Because common epithelial cancers have resisted most therapeutic efforts, much hope is currently placed in chemoprevention (1). Chemopreventative measures are especially important in patients who are at elevated risk for neoplasia due to genetic or environmental factors. Though research on such agents is now blossoming, only a few compounds have been shown to be useful in vivo. Among these are nonsteroidal anti-inflammatory drugs (NSAID), which are effective in reducing colon tumors in genetically susceptible humans (2) and rodents (3,4).

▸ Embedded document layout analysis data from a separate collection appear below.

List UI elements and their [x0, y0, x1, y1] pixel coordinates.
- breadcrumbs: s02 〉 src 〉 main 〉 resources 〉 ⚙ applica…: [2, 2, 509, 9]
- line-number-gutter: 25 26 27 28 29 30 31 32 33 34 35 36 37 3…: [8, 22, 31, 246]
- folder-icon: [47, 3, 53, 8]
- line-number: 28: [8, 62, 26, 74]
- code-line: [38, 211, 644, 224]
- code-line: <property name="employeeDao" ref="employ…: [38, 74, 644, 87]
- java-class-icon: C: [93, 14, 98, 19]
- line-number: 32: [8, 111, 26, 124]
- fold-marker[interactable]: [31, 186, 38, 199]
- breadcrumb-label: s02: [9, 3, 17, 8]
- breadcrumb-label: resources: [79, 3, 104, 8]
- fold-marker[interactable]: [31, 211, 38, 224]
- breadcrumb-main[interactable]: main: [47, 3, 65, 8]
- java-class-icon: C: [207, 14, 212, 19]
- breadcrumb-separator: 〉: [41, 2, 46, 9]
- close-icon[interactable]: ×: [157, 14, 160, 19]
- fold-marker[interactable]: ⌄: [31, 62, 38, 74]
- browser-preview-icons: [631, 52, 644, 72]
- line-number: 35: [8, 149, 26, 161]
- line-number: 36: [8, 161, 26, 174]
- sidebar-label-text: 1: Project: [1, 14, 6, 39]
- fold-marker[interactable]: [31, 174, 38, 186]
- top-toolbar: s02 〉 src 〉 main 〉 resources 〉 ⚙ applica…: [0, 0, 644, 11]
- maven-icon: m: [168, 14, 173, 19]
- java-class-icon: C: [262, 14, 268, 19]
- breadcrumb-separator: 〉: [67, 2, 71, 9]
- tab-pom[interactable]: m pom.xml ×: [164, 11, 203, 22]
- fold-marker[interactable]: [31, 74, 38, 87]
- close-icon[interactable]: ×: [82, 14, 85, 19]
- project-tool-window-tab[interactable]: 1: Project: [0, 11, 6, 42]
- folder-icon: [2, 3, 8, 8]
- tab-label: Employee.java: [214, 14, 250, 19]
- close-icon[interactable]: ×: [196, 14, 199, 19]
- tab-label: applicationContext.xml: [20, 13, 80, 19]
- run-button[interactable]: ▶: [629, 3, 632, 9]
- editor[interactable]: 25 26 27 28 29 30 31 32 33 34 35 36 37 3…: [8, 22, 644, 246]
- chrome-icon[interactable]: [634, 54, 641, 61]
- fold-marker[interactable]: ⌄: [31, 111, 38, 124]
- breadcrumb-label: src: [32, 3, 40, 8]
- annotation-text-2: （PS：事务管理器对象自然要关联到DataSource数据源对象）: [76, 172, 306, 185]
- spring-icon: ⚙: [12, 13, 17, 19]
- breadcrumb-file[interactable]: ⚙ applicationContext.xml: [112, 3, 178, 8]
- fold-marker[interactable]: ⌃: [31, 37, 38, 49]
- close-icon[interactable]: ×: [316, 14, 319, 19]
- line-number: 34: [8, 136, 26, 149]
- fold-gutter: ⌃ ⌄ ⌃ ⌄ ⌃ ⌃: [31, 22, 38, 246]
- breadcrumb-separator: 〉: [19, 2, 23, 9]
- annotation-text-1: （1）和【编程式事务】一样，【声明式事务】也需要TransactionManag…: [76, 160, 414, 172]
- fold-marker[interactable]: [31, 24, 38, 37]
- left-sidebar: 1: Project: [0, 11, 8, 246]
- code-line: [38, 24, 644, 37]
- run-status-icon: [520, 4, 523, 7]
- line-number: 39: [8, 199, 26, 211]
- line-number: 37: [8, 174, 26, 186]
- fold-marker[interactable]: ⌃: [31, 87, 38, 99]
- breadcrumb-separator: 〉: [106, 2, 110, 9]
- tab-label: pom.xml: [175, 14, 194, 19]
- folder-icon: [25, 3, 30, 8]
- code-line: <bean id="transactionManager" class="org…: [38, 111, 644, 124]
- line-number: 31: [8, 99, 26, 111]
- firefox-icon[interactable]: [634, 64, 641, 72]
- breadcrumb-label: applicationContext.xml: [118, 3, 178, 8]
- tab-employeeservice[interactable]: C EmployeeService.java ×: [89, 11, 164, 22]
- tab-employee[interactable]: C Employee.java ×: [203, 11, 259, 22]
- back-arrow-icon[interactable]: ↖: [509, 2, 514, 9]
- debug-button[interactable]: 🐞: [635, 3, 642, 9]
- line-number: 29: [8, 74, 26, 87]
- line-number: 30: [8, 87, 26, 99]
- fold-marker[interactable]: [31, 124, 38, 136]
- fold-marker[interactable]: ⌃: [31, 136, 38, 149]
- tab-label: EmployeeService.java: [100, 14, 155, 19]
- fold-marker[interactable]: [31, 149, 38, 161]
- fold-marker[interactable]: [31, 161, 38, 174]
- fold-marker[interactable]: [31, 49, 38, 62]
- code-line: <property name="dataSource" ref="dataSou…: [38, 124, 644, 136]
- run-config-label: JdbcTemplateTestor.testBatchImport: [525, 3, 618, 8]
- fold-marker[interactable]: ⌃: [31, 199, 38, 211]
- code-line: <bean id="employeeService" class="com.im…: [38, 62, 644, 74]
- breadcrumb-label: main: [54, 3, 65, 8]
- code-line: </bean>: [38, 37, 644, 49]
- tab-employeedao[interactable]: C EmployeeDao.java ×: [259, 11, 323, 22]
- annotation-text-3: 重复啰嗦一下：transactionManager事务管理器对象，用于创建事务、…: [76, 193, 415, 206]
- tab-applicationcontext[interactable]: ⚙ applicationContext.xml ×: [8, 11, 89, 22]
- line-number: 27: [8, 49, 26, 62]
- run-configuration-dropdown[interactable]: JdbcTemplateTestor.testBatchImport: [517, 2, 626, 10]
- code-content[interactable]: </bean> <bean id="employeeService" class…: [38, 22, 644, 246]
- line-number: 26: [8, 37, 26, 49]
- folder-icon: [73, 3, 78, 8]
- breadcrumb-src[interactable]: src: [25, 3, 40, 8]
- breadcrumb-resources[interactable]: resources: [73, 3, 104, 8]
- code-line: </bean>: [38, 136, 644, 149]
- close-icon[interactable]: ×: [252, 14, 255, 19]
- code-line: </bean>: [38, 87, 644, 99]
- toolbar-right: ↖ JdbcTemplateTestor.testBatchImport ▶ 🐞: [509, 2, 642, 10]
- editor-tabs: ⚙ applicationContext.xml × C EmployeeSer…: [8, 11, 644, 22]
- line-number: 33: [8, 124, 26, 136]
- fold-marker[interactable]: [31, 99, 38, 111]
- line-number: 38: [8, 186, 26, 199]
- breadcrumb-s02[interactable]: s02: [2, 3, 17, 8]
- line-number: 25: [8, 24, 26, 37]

Additionally, epidemiological studies have determined that NSAID administration among the general population is associated with a reduced risk of colon cancer death (5).
Further progress in this area will in part depend on understanding the mechanisms by which such chemopreventative agents exert their protective effects. It is already well known that NSAID can inhibit cyclooxygenases (COX) (reviewed in 6), and some studies have shown that NSAID can induce apoptosis (also called programmed cell death or PCD) (7). Moreover, expression of COX-2 is elevated in colorectal tumors (8) and can protect intestinal epithelial cells from apoptosis (9). However, the biochemical mechanisms by which the NSAID and COX alter colonic cell proliferation have been largely unknown (reviewed in 10).
An understanding of the mechanisms by which known chemopreventative agents protect against tumors may lead to new methods of screening for other agents that are effective in preventing or treating cancers (cancer chemopreventative agents). There is a continuing need in the art for chemopreventative and chemotherapeutic agents.